= James Walton Groves =

Canadian mycologist

James Walton Groves (October 18, 1906 - May 6, 1970) was a Canadian mycologist born in Kinburn, Ontario, on October 18, 1906, to John James and Laura Groves. He displayed an early interest in education and learning. He taught himself the alphabet from a decorated bowl, and impressed visitors to the family farm by reading aloud the newspaper by age four. In 1918, his father John sustained an injury from an accident and the family moved to Ottawa. He then attended Lisgar High School and later the Ottawa Normal School with the intention of teaching for a career. From 1926 to 1928 he taught public school, denying offers at universities and encouraging his students to pursue graduate educations in mycology. A Summer job with the Canada Department of Agriculture in 1929 as a plant disease investigator is credited by him as an introduction to the field of botanical research and jumpstarting his research career. In 1930 he graduated from Queen's University for biology and a minor in chemistry with honors. Similar roles were held throughout his education while he earned his M.A. from the University of Toronto in 1932, and his Ph.D. in 1935. Many Summers were also spent at Lake Timagami, where he worked for a year after earning his Ph.D. with H.S. Jackson.

== Career ==
In 1933 he became a member of the Mycological Society of America. James Walton Groves remained at the Canada Department of Agriculture throughout his career with a focus on taxonomic mycology.
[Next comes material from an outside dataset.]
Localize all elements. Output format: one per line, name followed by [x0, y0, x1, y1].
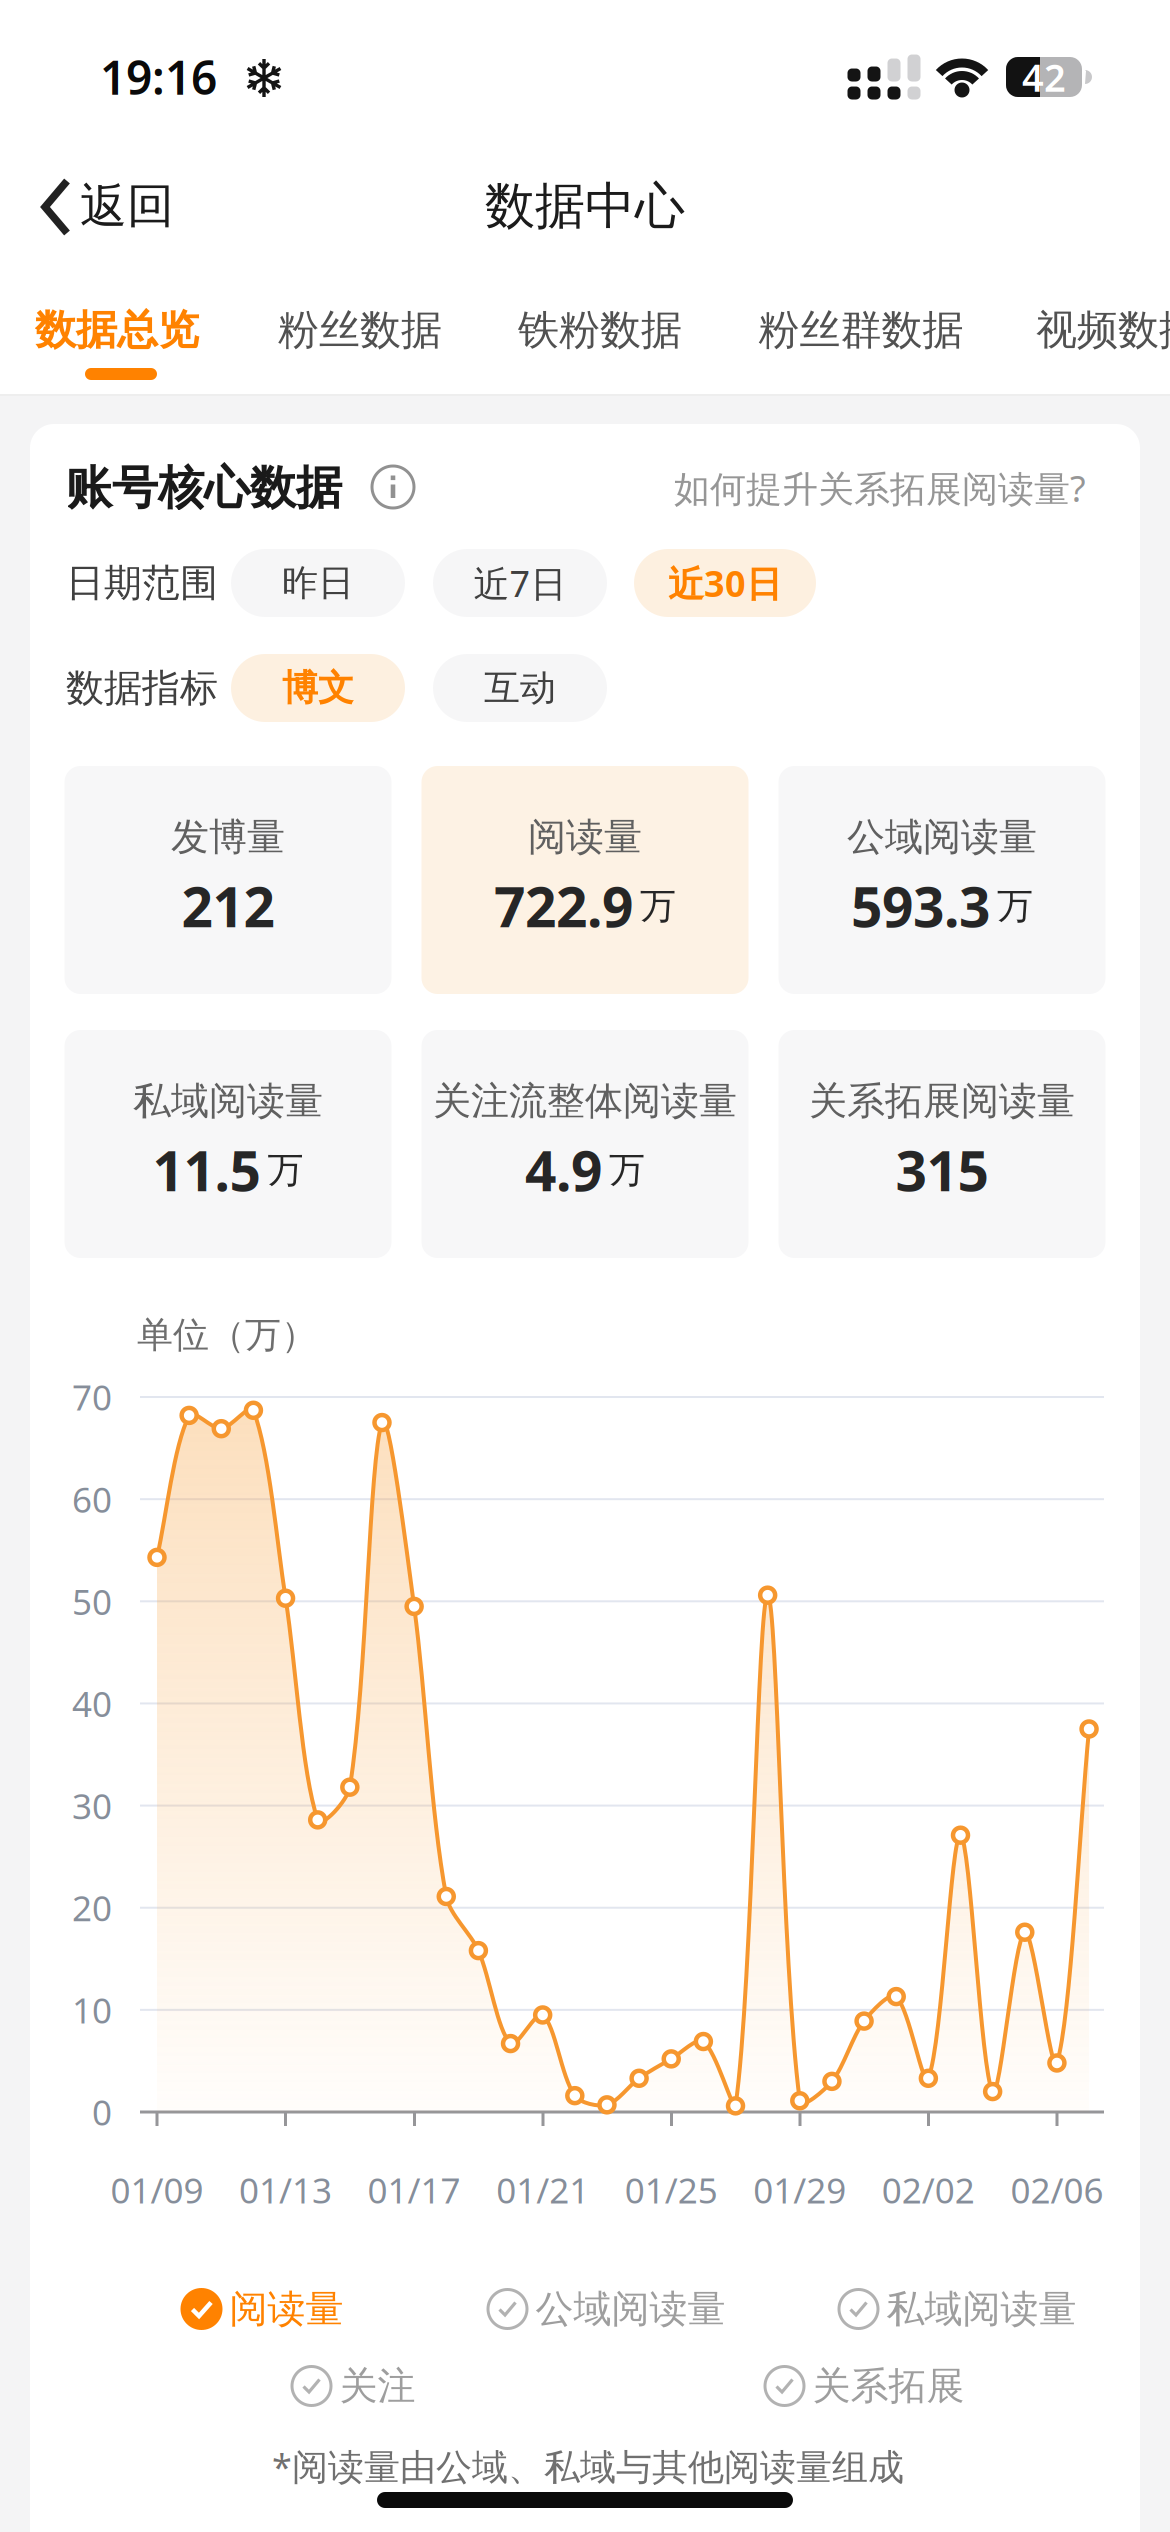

In 1951 he became the Chief of Mycology for the newly created section, and held additional responsibilities from 1959 to 1962 for the Vascular Plant Taxonomy section. He was pivotal in the development of the Canadian National Mycological Herbarium. In 1967 he gave up his administrative duties for health reasons, choosing to use his time on his research.

== Research ==
The Ascomycetes, particularly Dermateaceae and Sclerotiniaceae, were his primary areas of research. For Dermateaceae he established taxonomic relationships from findings related to the formation of the conidium for various Genera of Helotiales including Dermeteaceae and Helotiaceae. His work on Sclerotiniaceae resulted in elucidations of the life cycle of these plant parasites. This research was important during World War II when seed importation was restricted, and the development of control measures for these pathogens helped to provide greater food security as well as his own taxonomic work.
Work was also carried out on the Agaricaceae, Boletaceae, and gasteroid fungi as a result of public demand. This work greatly expanded the Canadian National Mycological Herbarium and led to James meeting artist and author H. A. C. Jackson and marrying his daughter Dr. Naomi Catherine Adair Jackson. This work was featured in a post mortem publication book Edible and Poisonous Mushrooms of Canada, which largely covered the families of Agaricaceae and Boletaceae.
He has published other articles as well.

== Personal life ==
During his time at Lake Timagami after earning his Ph.D. he met Elsie Margaret Reah and they married in 1936 and moved to Ottawa for a position James accepted with the Canada Department of Agriculture. They were active community members engaging in the Ottawa Field-Naturalists' Club and the Ottawa Choral Society. In 1956 Elsie died, and James married again to Dr. Naomi Catherine Adair Jackson, whose work he greatly admired, on Dec. 21, 1957 in Manotick.
James Watson Groves was described as having a deep sense of obligation and conviction to his work. He had many varied interests and a great sense of humor, and was considered a role-model to many of his students.
He died on May 6, 1970, at the age of 63 from a heart attack after being taken to the hospital two days prior, and is buried at Pakenham Union Cemetery.

==Honours==
Several genera of fungi have been named after James Walton Groves. Including, in 1960, botanist Richard William George Dennis published Grovesia, which is a genus of fungi in the family Helotiaceae. In 1969, Grovesiella was published by Michel Morelet, which is another genus of fungi in the family Helotiaceae. Then in 1983, Grovesinia was published, which is a genus of fungi in the family Sclerotiniaceae.